My experience with these neighborhoods has derived from two primary sources, both highly enjoyable. First, riding on the back of Denny's motorbike as we tooled along small streets and roads, both in the valley and up in the hills. And second, sometimes related to the first, meals at numerous small, local restaurants and cafés. These eating spots -- aside from the numerous pizza joints -- all served both Western and Thai food. They were inexpensive (at least by American standards), beautifully designed for both indoor and outdoor dining, and welcoming to locals, expatriates, and any casual tourists who may have been lucky enough to blunder in.
We also had one luxury dinner at a restaurant close to Denny's house -- the Little Glass House -- specializing in French, Italian, and other Mediterranean dishes.

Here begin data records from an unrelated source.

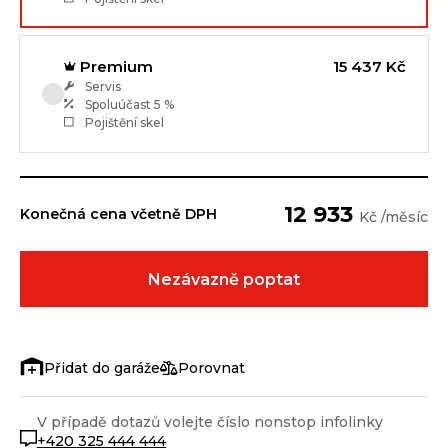
Premium
15 437 Kč
Servis
Spoluúčast
5 %
Pojištění skel
12 933
Konečná cena včetně DPH
Kč /měsíc
Nezávazně poptat
Porovnat
V případě dotazů volejte číslo nonstop infolinky
+420 325 444 444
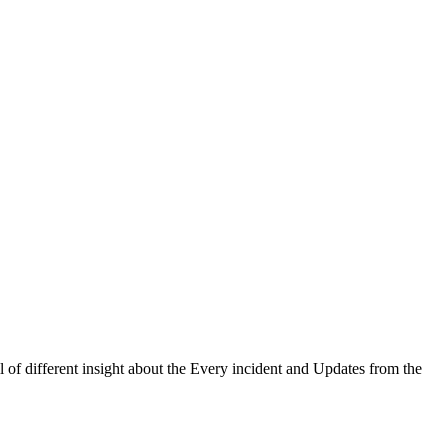
 of different insight about the Every incident and Updates from the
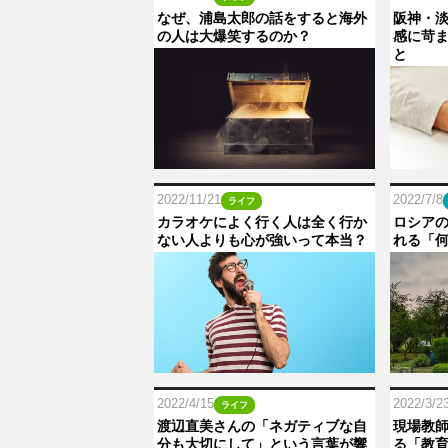
なぜ、浦島太郎の話をすると海外
阪神・淡
の人は大爆笑するのか？
感に苛
と
2022/11/21
2022/7/8
ライフ
カラオケによく行く人は全く行か
ロシア
ない人よりも心が強いって本当？
れる「
2022/4/15
2022/3/2
ライフ
渡辺直美さんの「ネガティブな自
現場教
分も大切にして」という言葉が響
る「教育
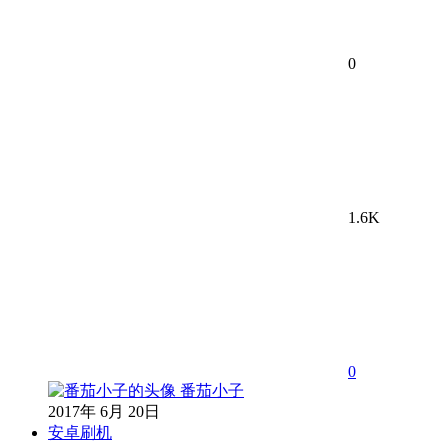
0
1.6K
0
番茄小子
2017年 6月 20日
安卓刷机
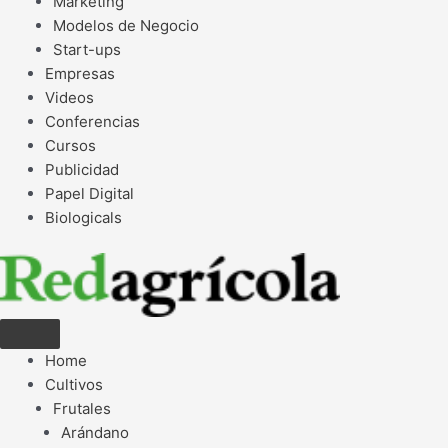
Marketing
Modelos de Negocio
Start-ups
Empresas
Videos
Conferencias
Cursos
Publicidad
Papel Digital
Biologicals
Home
Cultivos
Frutales
Arándano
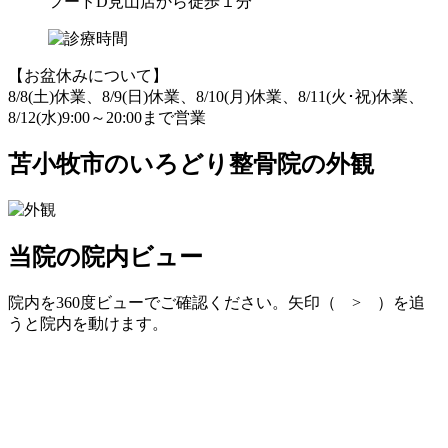
フードD見山店から徒歩１分
【お盆休みについて】
8/8(土)休業、8/9(日)休業、8/10(月)休業、8/11(火･祝)休業、
8/12(水)9:00～20:00まで営業
苫小牧市のいろどり整骨院の外観
当院の院内ビュー
院内を360度ビューでご確認ください。矢印（ > ）を追
うと院内を動けます。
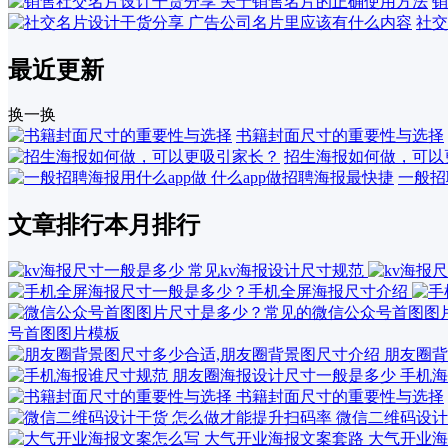
销
社交
最近更新
换一换
书籍封面尺寸的重要性与选择
招生海报如何做，可以
一般招
文章排行
本月排行
号首图图片模板
朋友圈背
手机海
书籍封面尺寸的重要性与选择
微信二维码设计
大气开业海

Thailand's restaurant scene is not provincial, not even in the provinces.
A third source of experience with these suburban neighborhoods is the well-marked maze of bike/pedestrian trails, at least near my nephew's house. Formal bike trails are almost superfluous, because the narrow streets and roads are so lightly trafficked, but they help guide you through some of the most beautiful, forested areas in the neighborhood. We went out for walks virtually every day I was there.
Why can't I, as a tourist, simply return to this area on my own? I could, in theory, but I would sorely miss the guidance of my relatives, taking me to the places best worth visiting. Also, these are not areas where you find hotels, anymore than you expect to find hotels in an American suburban neighborhood. I was staying in a rental next door to my nephew's house, rented to me by a couple known by Denny. There was no neon sign in front advertising "Rooms for Rent."
Having gushed over the charms of suburban Chiang Mai, I should emphasize that the Chiang Mai downtown is full of hotels and bed & breakfasts -- everything from youth hostels to luxury hotels. And you could easily spend many days enjoying the world of historical and modern day Chiang Mai without ever venturing beyond the ancient walls and moat.
But just be aware that there's a lot more out there in the open countryside.